In this work, we used CarveMe to reconstruct the metabolism of 74 bacterial strains that grew in at least one defined medium in the Tramontano et al. study. We additionally used a recently published collection of literature-curated uptake/secretion data for human gut species to further refine the reconstructed models [35]. The resulting models thus represent an up-to-date and experimentally backed collection for gut bacteria. To understand how the media information contributed to the model refinement, we analysed the gap-filling reactions introduced in each model when these data is provided during reconstruction. Interestingly, we observed that the total number of gap-filling reactions is negatively correlated with the genome size of the respective organism (Pearson’s r = -0.49, p < 10−5; Supp Fig. 2a). This is most likely due to poor annotations of genes in amino acid metabolism, especially transporters, that are responsible for several of the gap-filled pathways in models of small-genome species (which usually tend to harbor many aux-otrophies). We next compared the number of gap-filled reactions between CarveMe and AGORA models (40 models in common) and observed that they are well correlated (Pearson’s r = 0.52, p < 10−3; Supp. Fig. 2b). This shows that the quality of the CarveMe models even without the Tramontano et al data is comparable to the manually-curated AGORA collection, which further highlights the advantages of our top-down curation approach.
Large-scale model reconstruction and community models
To demonstrate the scalability of CarveMe, and to provide the research community with a collection of reconstructed models spanning a wide variety of microbes, we reconstructed 5587 bacterial genome-scale models. These correspond to all bacterial genomes available in NCBI RefSeq (release 84) [26] that were classified as reference or representative assemblies at the strain level. This collection of models represents metabolism across all (currently sequenced) bacterial life and thus can help uncovering principles underlying the architecture and diversity of metabolic networks.
The smaller metabolic networks belong to the Mycoplasma genus with as few as 238 reactions (Mycoplasma ovis str Michigan), whereas the larger metabolic networks belong to the Klebsiella and Escherichia genera, with up to 2472 reactions (Klebsiella oxytoca str CAV1374). We note that these numbers are indicative, as they can be biased or restricted by the quality of the gene annotation and the scope of the reaction databases. Interestingly, the total number of reactions and metabolites per organism appears to vary by approximately one order of magnitude across all bacteria (Fig. 4a). Furthermore, the number of metabolites per species seems to scale linearly with the number of reactions (average metabolite/reaction ratio of 0.6), albeit with an asymptotic trend closer to the maximum number of reactions. The latter indicates saturation of metabolite space relative to the expansion of the reaction space due to, for example, alternative pathways acting on the same metabolites. This pattern, however, does not completely account for the secondary metabolism, since it yet remains largely unknown.

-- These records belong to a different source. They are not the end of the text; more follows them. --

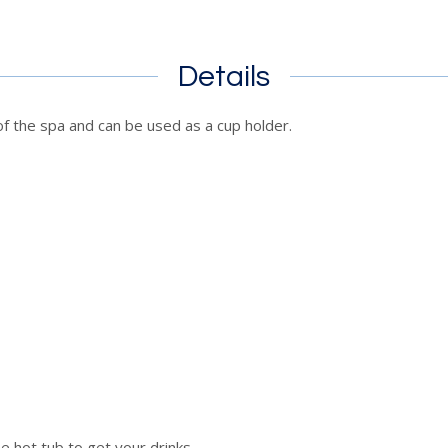
Details
 of the spa and can be used as a cup holder.
 hot tub to get your drinks.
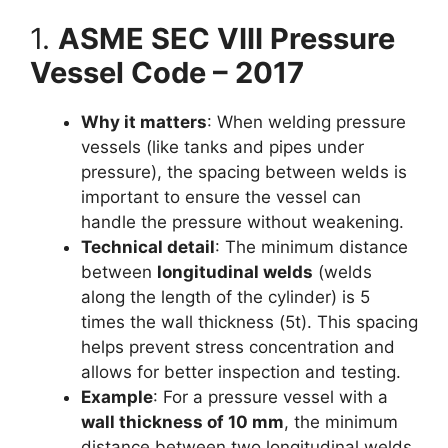
1.
ASME SEC VIII Pressure
Vessel Code – 2017
Why it matters
: When welding pressure
vessels (like tanks and pipes under
pressure), the spacing between welds is
important to ensure the vessel can
handle the pressure without weakening.
Technical detail
: The minimum distance
between
longitudinal welds
(welds
along the length of the cylinder) is 5
times the wall thickness (5t). This spacing
helps prevent stress concentration and
allows for better inspection and testing.
Example
: For a pressure vessel with a
wall thickness of 10 mm
, the minimum
distance between two longitudinal welds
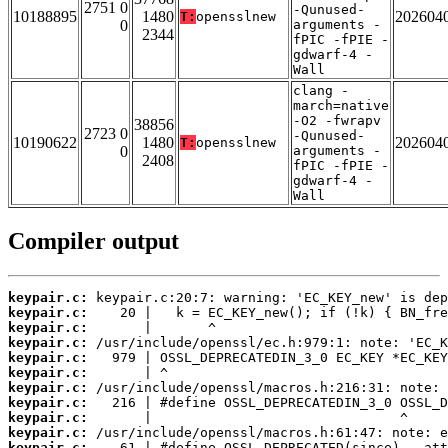
2751 0
-Qunused-
10188895
1480
202604
T:
opensslnew
0
arguments -
2344
fPIC -fPIE -
gdwarf-4 -
Wall
clang -
march=native
-O2 -fwrapv
38856
2723 0
-Qunused-
10190622
1480
202604
T:
opensslnew
0
arguments -
2408
fPIC -fPIE -
gdwarf-4 -
Wall
Compiler output
keypair.c:
keypair.c:
keypair.c:
keypair.c:
keypair.c:
keypair.c:
keypair.c:
keypair.c:
keypair.c:
keypair.c:
keypair.c:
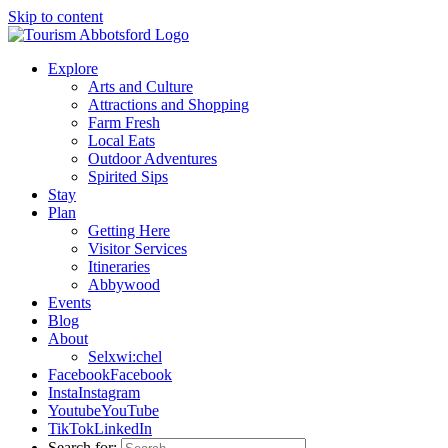
Skip to content
Explore
Arts and Culture
Attractions and Shopping
Farm Fresh
Local Eats
Outdoor Adventures
Spirited Sips
Stay
Plan
Getting Here
Visitor Services
Itineraries
Abbywood
Events
Blog
About
Selxwi:chel
Facebook
Facebook
Insta
Instagram
Youtube
YouTube
TikTok
LinkedIn
Search for:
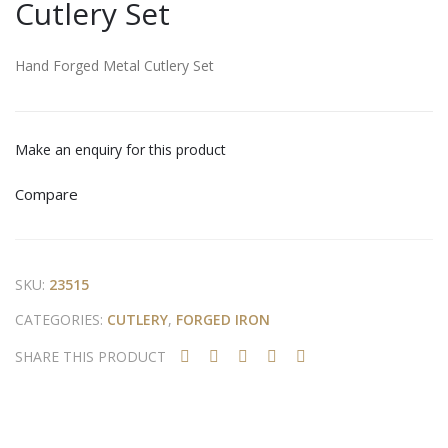
Cutlery Set
utle
and
ry
For
Set
ged
Hand Forged Metal Cutlery Set
Iron
&
Rat
Make an enquiry for this product
tan
Compare
Scis
sor
s
SKU:
23515
CATEGORIES:
CUTLERY
,
FORGED IRON
SHARE THIS PRODUCT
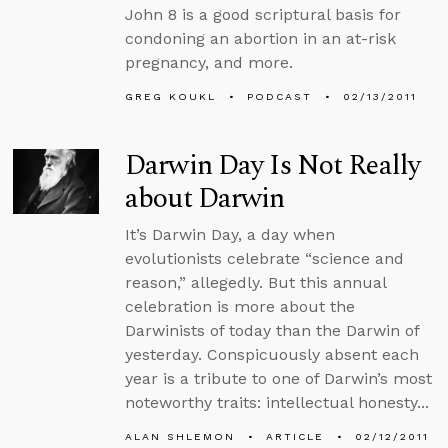
John 8 is a good scriptural basis for
condoning an abortion in an at-risk
pregnancy, and more.
GREG KOUKL
PODCAST
02/13/2011
Darwin Day Is Not Really
about Darwin
It’s Darwin Day, a day when
evolutionists celebrate “science and
reason,” allegedly. But this annual
celebration is more about the
Darwinists of today than the Darwin of
yesterday. Conspicuously absent each
year is a tribute to one of Darwin’s most
noteworthy traits: intellectual honesty...
ALAN SHLEMON
ARTICLE
02/12/2011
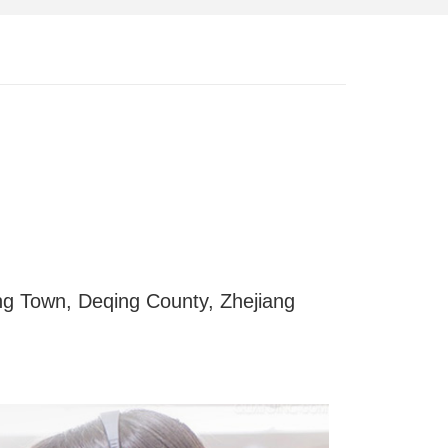
g Town, Deqing County, Zhejiang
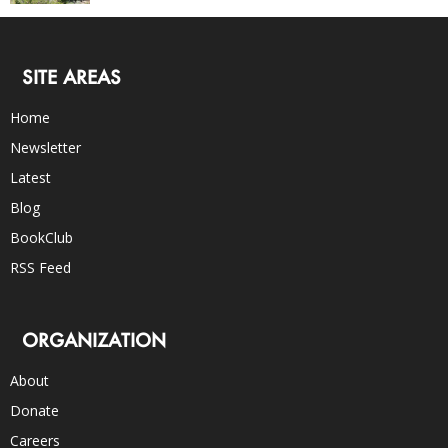
SITE AREAS
Home
Newsletter
Latest
Blog
BookClub
RSS Feed
ORGANIZATION
About
Donate
Careers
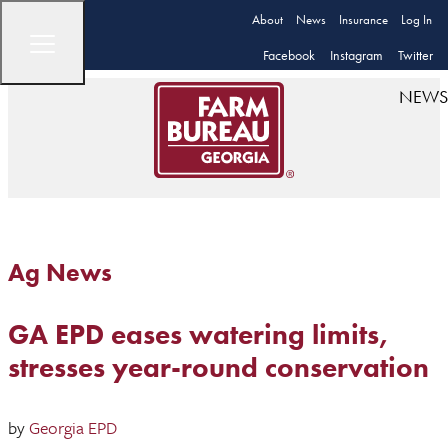
About
News
Insurance
Log In
Facebook
Instagram
Twitter
NEWS
Ag News
GA EPD eases watering limits,
stresses year-round conservation
by
Georgia EPD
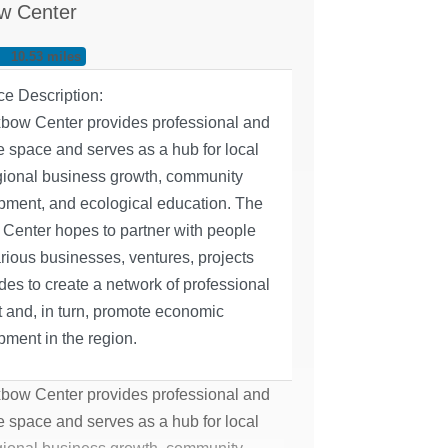
w Center
10.53 miles
ce Description:
bow Center provides professional and
e space and serves as a hub for local
gional business growth, community
pment, and ecological education. ​The
Center hopes to partner with people
rious businesses, ventures, projects
des to create a network of professional
 and, in turn, promote economic
ment in the region.
bow Center provides professional and
e space and serves as a hub for local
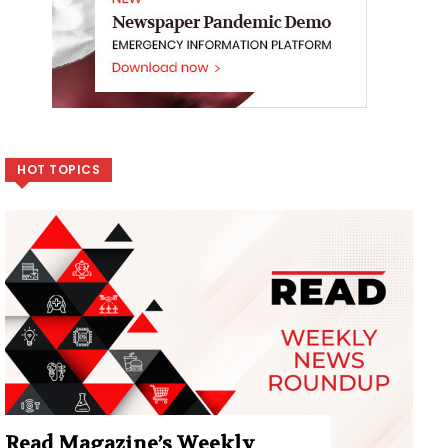
HOT TOPICS
Read Magazine’s Weekly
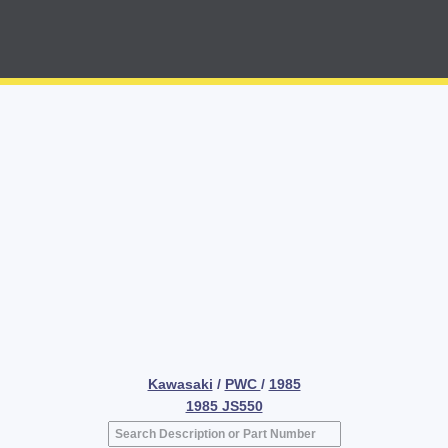
Kawasaki
/
PWC
/
1985
1985 JS550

We further looked at how frequently individual reactions and metabolites occur across species. The frequency of reactions shows a negative exponential distribution (Fig. 4b) with 30% of all reactions being present in less than 10% of the organisms, and only 5% of reactions being present more than 90% of the organisms. Interestingly, the metabolite frequency shows instead a bimodal distribution (Fig. 4c) with peaks below 10% frequency (≈ 20% metabolites) and above 90% frequency (≈ 25% metabolites). As expected, the high frequency reactions and metabolites are distributed across the primary metabolism, including carbohydrate, lipid, nucleotide, amino acid and energy metabolism (Supp. Fig. 3).

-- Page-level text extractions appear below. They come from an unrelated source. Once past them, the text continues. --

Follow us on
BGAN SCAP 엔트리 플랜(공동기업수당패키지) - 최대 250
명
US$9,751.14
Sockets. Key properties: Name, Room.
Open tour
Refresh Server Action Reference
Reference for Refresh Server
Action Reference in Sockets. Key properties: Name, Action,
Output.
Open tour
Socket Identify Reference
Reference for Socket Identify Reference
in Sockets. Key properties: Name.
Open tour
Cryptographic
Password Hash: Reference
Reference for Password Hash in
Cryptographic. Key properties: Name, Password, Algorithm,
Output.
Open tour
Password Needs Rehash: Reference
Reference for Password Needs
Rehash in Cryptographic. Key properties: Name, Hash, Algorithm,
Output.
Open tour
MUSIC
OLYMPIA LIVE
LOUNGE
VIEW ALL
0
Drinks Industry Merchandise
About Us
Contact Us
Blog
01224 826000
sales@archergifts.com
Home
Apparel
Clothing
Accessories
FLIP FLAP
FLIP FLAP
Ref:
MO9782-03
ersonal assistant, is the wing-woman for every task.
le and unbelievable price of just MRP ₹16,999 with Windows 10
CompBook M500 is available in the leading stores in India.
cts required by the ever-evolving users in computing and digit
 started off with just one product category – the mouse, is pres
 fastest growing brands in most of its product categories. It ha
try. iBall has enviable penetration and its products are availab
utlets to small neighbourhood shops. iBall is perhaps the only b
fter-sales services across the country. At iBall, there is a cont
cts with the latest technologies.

Next, we illustrate the use of our model collection to build microbial community models and explore inter-species interactions. We created random assemblies of microbial communities of different sizes (up to 20 member species per community, 1000 assemblies for each community size) and calculated their metabolic interaction potential (MIP score, as defined in [11]). In brief, the MIP score of a community is a measure of the number of compounds that can be exchanged between the community members, allowing the community to reduce its dependence on the environmental supply of nutrients. The results obtained with this collection (Fig. 4d) closely match those previously obtained with a smaller model collection (1503 bacterial strains, generated with modelSEED) [11]. In particular, while the potential for interaction increases with the community size, the number of interactions normalized by the community size shows a maximum at a relatively small community size.
Discussion
CarveMe uses the BiGG database [36] to build universal model templates, which offers some advantages compared to other commonly used reaction databases such as KEGG, Rhea, or mod-elSEED [24, 20, 37]. First, it was built by merging several genome-scale reconstructions (ranging from bacterial to human models), which leverages on the curation efforts that were applied to these models. Secondly, BiGG reactions contain gene-protein-reaction associations, compartment assignments, and human-readable identifiers. These aspects facilitate the reconstruction process and the utilization of the generated models. However, BiGG is limited in size and scope compared to other databases, which may result in lack of coverage of certain metabolic functions, especially for secondary metabolism. A comparison between the reaction content of BiGG, modelSEED and KEGG (Supp. Fig. 4), shows that BiGG contains a large number of reactions which are not present in the other databases. However, when comparing the total coverage of unique EC numbers, one can observe that BiGG lags behind modelSEED and KEGG. Furthermore, transport reactions are often missing from these databases due to the lack of functional annotation of transporter genes [38], which can hamper the correct prediction of metabolic exchanges. In future releases, we plan to facilitate the integration of reaction data from multiple databases.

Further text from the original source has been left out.